**Exercise requirements:** Each line of the data below holding the word "Unlined" must be copied.

◆ ◆ ◆

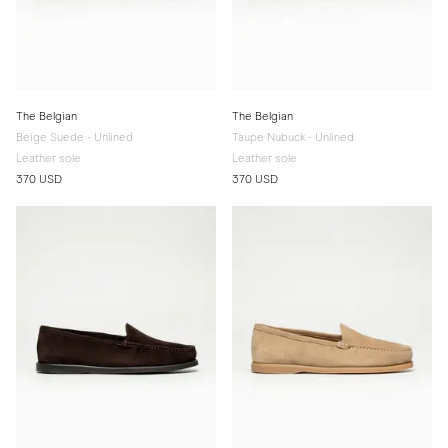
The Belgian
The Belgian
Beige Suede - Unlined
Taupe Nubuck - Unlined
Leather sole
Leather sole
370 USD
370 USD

◆ ◆ ◆

**Task result:**
Beige Suede - Unlined
Taupe Nubuck - Unlined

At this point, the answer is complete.